Rib Eye of The Sky

drawing of birds

We hear their raspy cries, like rusted iron gates forced open, long before we see them. Inside our home in southern Michigan, the doors are closed on a frozen morning in early March; still we hear their clarion call demanding the rural neighborhood wake up from winter’s sleep. The sandhill cranes, those harbingers of spring, have come home, just as they have for time immemorial. 

Before there was grass, before the polar ice packs formed, Earth’s most ancient birds were here. Flying by low overhead, their long bodies resemble feathered spearheads. It’s no stretch to imagine sandhills as leathery pterodactyls on the hunt. And now, thanks to increasing numbers, you can legally hunt them in 17 states. 

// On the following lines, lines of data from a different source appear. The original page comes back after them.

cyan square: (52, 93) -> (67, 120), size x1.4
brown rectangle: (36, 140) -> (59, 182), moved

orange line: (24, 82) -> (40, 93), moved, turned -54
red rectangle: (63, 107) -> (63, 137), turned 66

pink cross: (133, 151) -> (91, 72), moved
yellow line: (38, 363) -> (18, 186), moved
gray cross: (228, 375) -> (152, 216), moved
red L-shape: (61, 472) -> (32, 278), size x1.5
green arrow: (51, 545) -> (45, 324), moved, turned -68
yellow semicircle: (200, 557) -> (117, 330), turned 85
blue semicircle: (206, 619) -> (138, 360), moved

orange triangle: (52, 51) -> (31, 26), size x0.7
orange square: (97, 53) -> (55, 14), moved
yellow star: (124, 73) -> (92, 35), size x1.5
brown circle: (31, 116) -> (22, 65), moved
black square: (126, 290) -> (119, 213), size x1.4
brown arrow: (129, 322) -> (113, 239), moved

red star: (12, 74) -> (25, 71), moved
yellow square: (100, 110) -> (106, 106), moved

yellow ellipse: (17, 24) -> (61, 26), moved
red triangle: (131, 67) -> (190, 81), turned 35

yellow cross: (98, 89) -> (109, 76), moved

Why would you want to? To eat, of course! Halved and grilled, the breasts are a delicacy similar to beefsteak when prepared properly. The dark meat looks like boneless rib eye, or so I’m told. I have yet to clean and eat a sandhill crane—the few that friends and I shot on the Alaska Peninsula having been donated to a local native. He invited us to try his special recipe for crane-head soup, but our floatplane left before the soup was ready. Forty years later I’m still wondering how it tasted. 

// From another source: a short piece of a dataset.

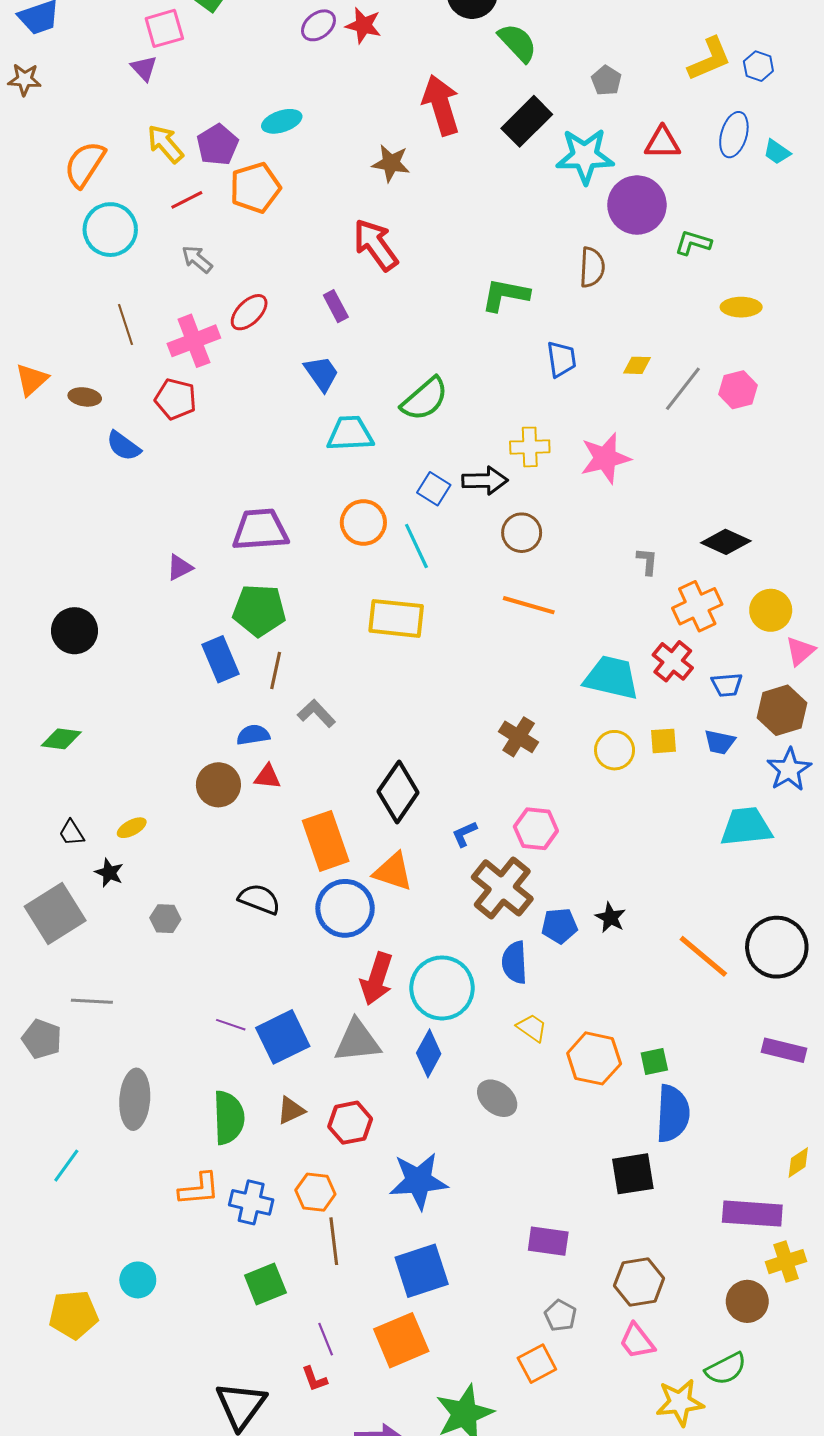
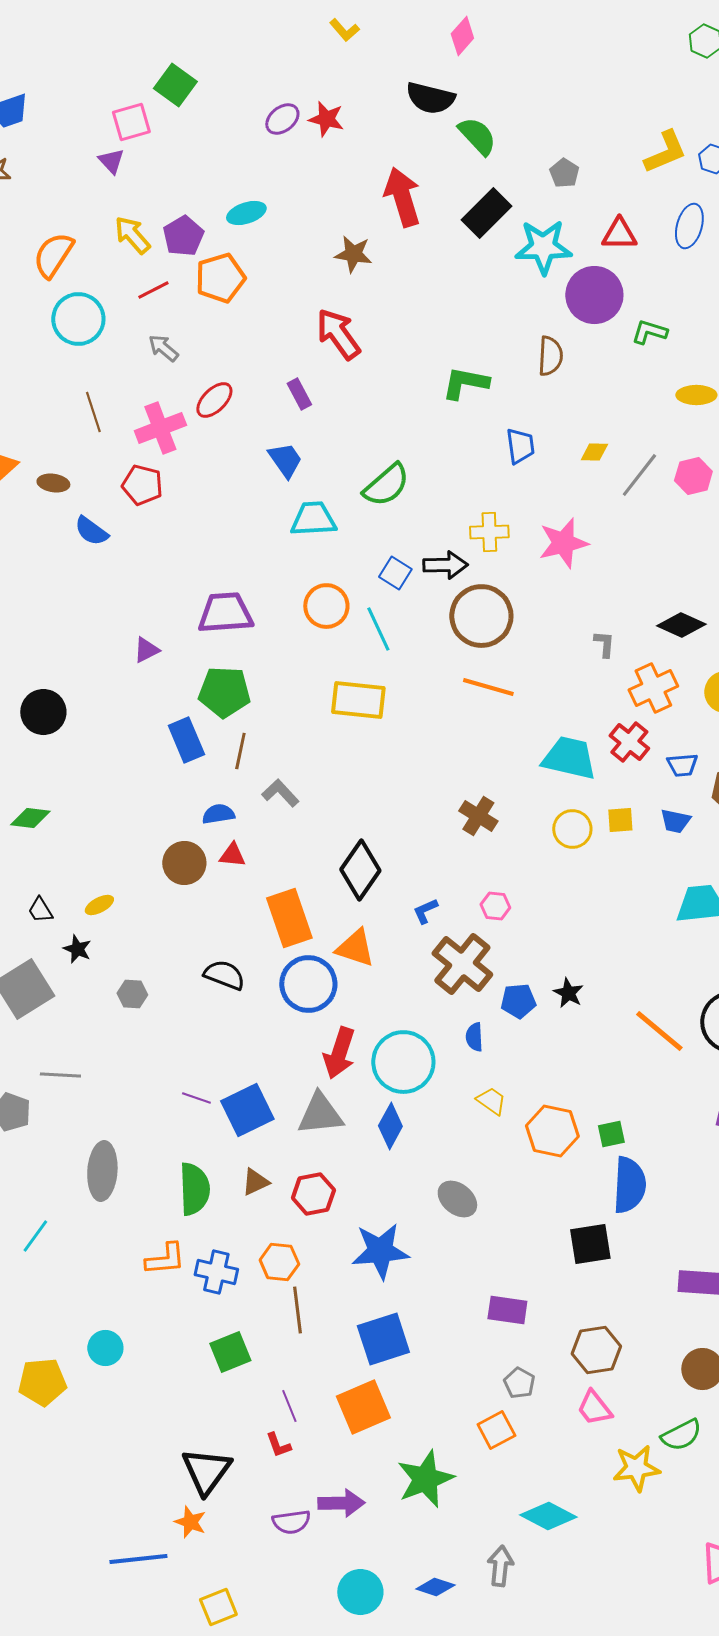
brown circle: (522, 533) -> (481, 616), size x1.6
pink hexagon: (536, 829) -> (495, 906), size x0.7
blue semicircle: (514, 962) -> (474, 1037), size x0.7
gray ellipse: (497, 1098) -> (457, 1199), moved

By thinning the “sedge” (the proper name for a group of cranes), you can do a favor to a farmer beleaguered by crop destruction. Although the Michigan DNR hands out plenty of free depredation permits to farmers, the state still has no legal hunting season. That makes no sense, because an estimated 90,000 cranes (three times the minimum for the state’s Natural Resources Commission to recommend a hunting season) eat a lot of seed and grain, as do sandhills elsewhere in the Mississippi and Eastern flyways. The Central Flyway hosts a population approaching 1 million, which is why Plains States support controlled hunting. 

Like Canada geese, cranes can live 20 or more years—a notable fact because, according to the International Crane Foundation, 11 of the world’s 15 species are threatened. The common sandhill is not on the list.  

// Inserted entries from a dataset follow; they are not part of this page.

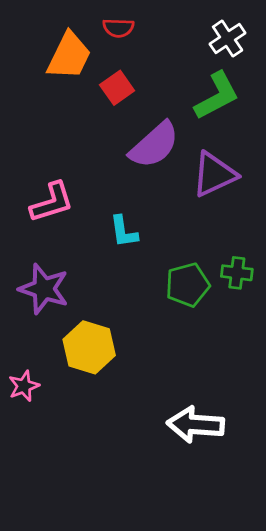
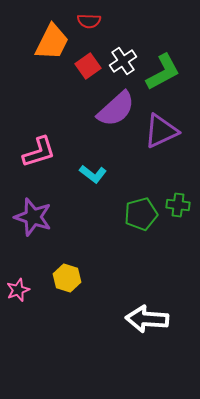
white cross: (228, 38) -> (123, 61), moved
cyan L-shape: (124, 232) -> (93, 174), turned -44
yellow hexagon: (89, 347) -> (67, 278), moved, size x0.7

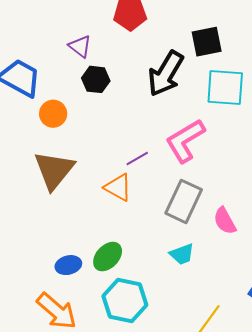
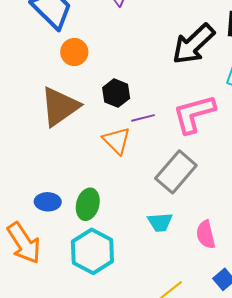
black hexagon: (96, 79) -> (116, 93), moved
pink semicircle: (225, 221) -> (206, 235), moved
green ellipse: (108, 257) -> (88, 204), turned -44

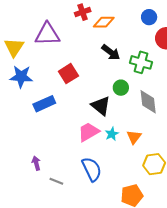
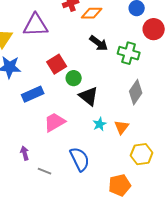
green circle: (121, 88) -> (74, 78), moved
gray diamond: (148, 102) -> (136, 92), turned 40
pink trapezoid: (89, 132) -> (55, 122), moved

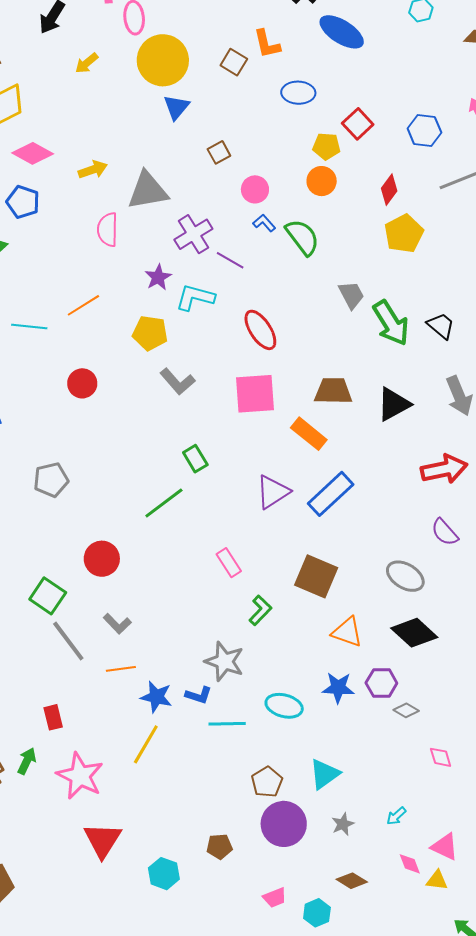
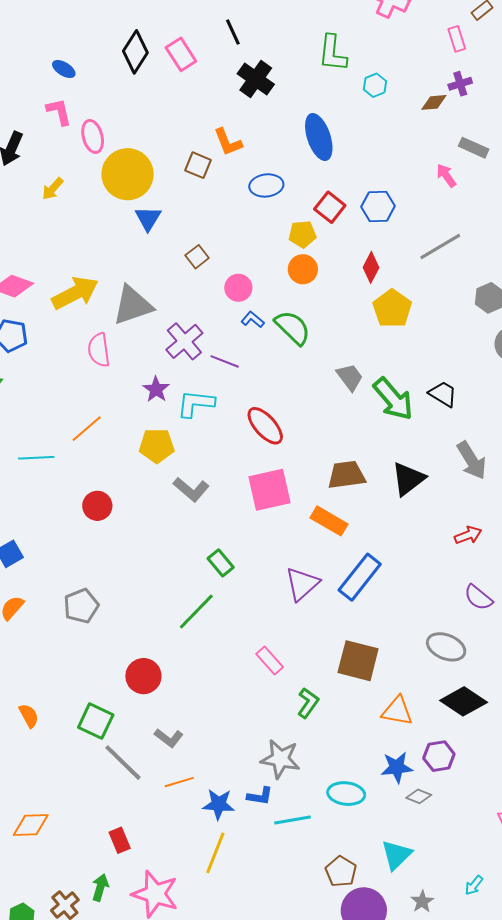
blue ellipse: (342, 32) -> (319, 137), moved, turned 48
blue hexagon: (424, 131) -> (378, 206), moved
yellow arrow: (93, 170) -> (75, 293), size x1.6
red arrow: (444, 469) -> (468, 535), size x0.6
gray diamond: (406, 710) -> (419, 796), moved

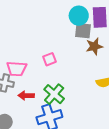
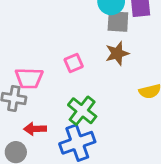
brown star: (94, 46) -> (117, 53), moved
red arrow: (26, 96) -> (35, 129), moved

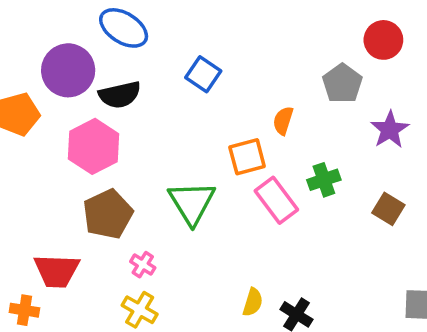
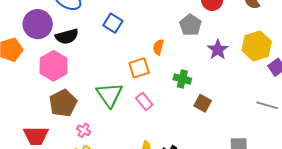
green cross: (324, 180) -> (182, 79), turned 36
pink rectangle: (276, 200) -> (144, 102), moved, size x0.7
brown square: (388, 209) -> (203, 103), moved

I’ll never forget a spring morning in northern Russia where I had gone to hunt capercaillie and black grouse. I was walking along a beaver pond when blaring trumpets shook the quiet woods with a clamor as startling as church bells in an empty cathedral. Suddenly, a magnificent pair of Eurasian cranes rowed by so close I could hear the whoosh of wings and see the blush of crimson on their heads. 

Something that always seems new is actually old, which is why the sound of cranes stirs thoughts of long-ago times.